#### YOUR GOAL:
Copy the data that follows, character for character, minus the pictures.

[Start of section]

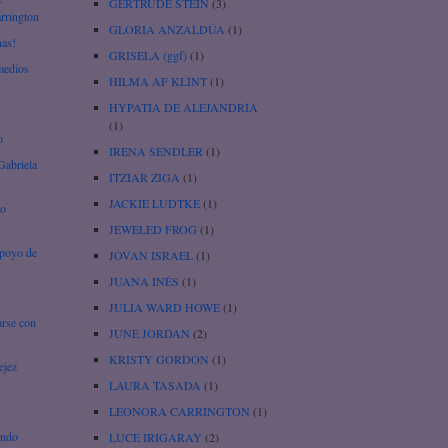
GERTRUDE STEIN
(3)
arrington
GLORIA ANZALDÚA
(1)
nas!
GRISELA (ggf)
(1)
emedios
HILMA AF KLINT
(1)
HYPATIA DE ALEJANDRÍA
(1)
o
IRENA SENDLER
(1)
Gabriela
ITZIAR ZIGA
(1)
JACKIE LUDTKE
(1)
to
JEWELED FROG
(1)
apoyo de
JOVAN ISRAEL
(1)
JUANA INÉS
(1)
JULIA WARD HOWE
(1)
arse con
JUNE JORDAN
(2)
KRISTY GORDON
(1)
ejez
LAURA TASADA
(1)
LEONORA CARRINGTON
(1)
undo
LUCE IRIGARAY
(2)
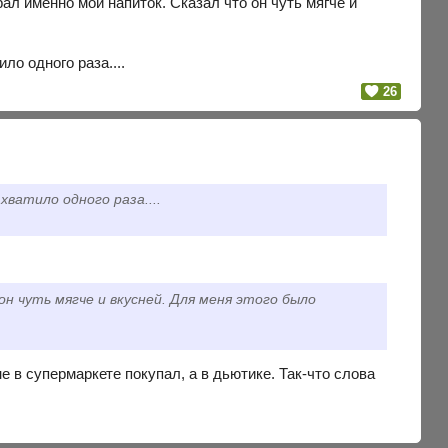
л именно мой напиток. Сказал что он чуть мягче и
о одного раза....
26
ватило одного раза....
н чуть мягче и вкусней. Для меня этого было
е в супермаркете покупал, а в дьютике. Так-что слова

[End of section]

#### ANSWER TO THE EXERCISE:
GERTRUDE STEIN
(3)
arrington
GLORIA ANZALDÚA
(1)
nas!
GRISELA (ggf)
(1)
emedios
HILMA AF KLINT
(1)
HYPATIA DE ALEJANDRÍA
(1)
o
IRENA SENDLER
(1)
Gabriela
ITZIAR ZIGA
(1)
JACKIE LUDTKE
(1)
to
JEWELED FROG
(1)
apoyo de
JOVAN ISRAEL
(1)
JUANA INÉS
(1)
JULIA WARD HOWE
(1)
arse con
JUNE JORDAN
(2)
KRISTY GORDON
(1)
ejez
LAURA TASADA
(1)
LEONORA CARRINGTON
(1)
undo
LUCE IRIGARAY
(2)
л именно мой напиток. Сказал что он чуть мягче и
о одного раза....
26
ватило одного раза....
н чуть мягче и вкусней. Для меня этого было
е в супермаркете покупал, а в дьютике. Так-что слова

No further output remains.